Envoy statistics#

By default, Aspen Mesh configures the Istio proxy (Envoy) to record a minimal set of statistics to reduce the overall performance footprint of the installed sidecars. The default collection keys are:

  • cluster_manager

  • listener_manager

  • server

  • cluster.xds-grpc

  • wasm

These default statistics are perfect for a majority of applications, but there are use cases where additional statistics are needed to fully understand what is happening within your service mesh. With Aspen Mesh you have the capability to capture additional envoy statistics that you may need, such as capturing the number of request retries. This is easily achieved by updating your mesh proxy configuration or adding the appropriate annotations to specific workloads or gateways.

The list of Envoy statistics are available here (Please note that not all of these may be available in a given release).

Warning

Including additional Envoy statistics might significantly increase the number of time series collected by Prometheus. Special care may need to be taken when configuring Prometheus to reduce cardinality.

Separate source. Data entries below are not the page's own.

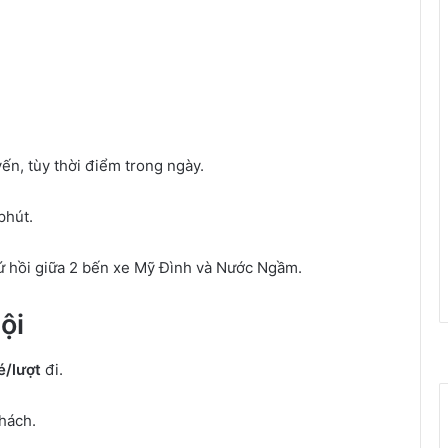
n, tùy thời điểm trong ngày.
phút.
 hồi giữa 2 bến xe Mỹ Đình và Nước Ngầm.
ội
é/lượt
đi.
khách.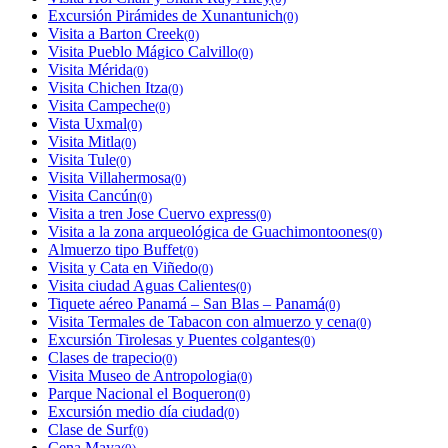
Excursión Pirámides de Xunantunich
(0)
Visita a Barton Creek
(0)
Visita Pueblo Mágico Calvillo
(0)
Visita Mérida
(0)
Visita Chichen Itza
(0)
Visita Campeche
(0)
Vista Uxmal
(0)
Visita Mitla
(0)
Visita Tule
(0)
Visita Villahermosa
(0)
Visita Cancún
(0)
Visita a tren Jose Cuervo express
(0)
Visita a la zona arqueológica de Guachimontoones
(0)
Almuerzo tipo Buffet
(0)
Visita y Cata en Viñedo
(0)
Visita ciudad Aguas Calientes
(0)
Tiquete aéreo Panamá – San Blas – Panamá
(0)
Visita Termales de Tabacon con almuerzo y cena
(0)
Excursión Tirolesas y Puentes colgantes
(0)
Clases de trapecio
(0)
Visita Museo de Antropologia
(0)
Parque Nacional el Boqueron
(0)
Excursión medio día ciudad
(0)
Clase de Surf
(0)
Cena Maya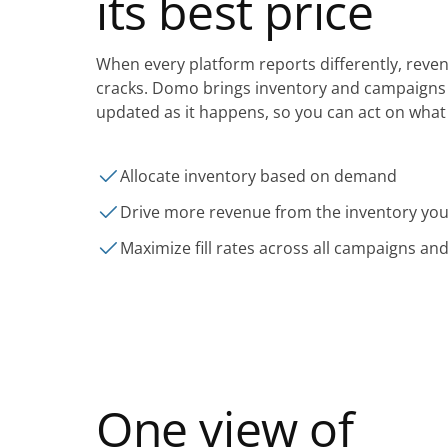
its best price
When every platform reports differently, reven
cracks. Domo brings inventory and campaigns 
updated as it happens, so you can act on what
Allocate inventory based on demand
Drive more revenue from the inventory yo
Maximize fill rates across all campaigns an
One view of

Example: Imagine that you would like to know how many times a request is being automatically retried for a particular workload#

This can be accomplished by adding the Envoy upstream_rq_retry statistic as part of the proxy.istio.io/config annotation on the workload under observation.

Below is an example of the annotation:

    metadata:
      annotations:
        proxy.istio.io/config: |-
          proxyStatsMatcher:
            inclusionPrefixes:
            - "upstream_rq_retry"

Here is an example of the sleep Deployment that is modified to utilize the annotation:

apiVersion: apps/v1
kind: Deployment
metadata:
  name: sleep
spec:
  replicas: 1
  selector:
    matchLabels:
      app: sleep
  template:
    metadata:
      labels:
        app: sleep
      annotations:
        proxy.istio.io/config: |-
          proxyStatsMatcher:
            inclusionPrefixes:
            - "upstream_rq_retry"
    spec:
      terminationGracePeriodSeconds: 0
      containers:
      - name: sleep
        image: curlimages/curl
        command: ["/bin/sh", "-c", "while true; do curl -XGET https://httpbin.org/status/500 && sleep 5000; done"]
        imagePullPolicy: IfNotPresent

Warning

Once applied you must restart your pod to have the Istio proxy (Envoy) pick up the stats matcher configuration.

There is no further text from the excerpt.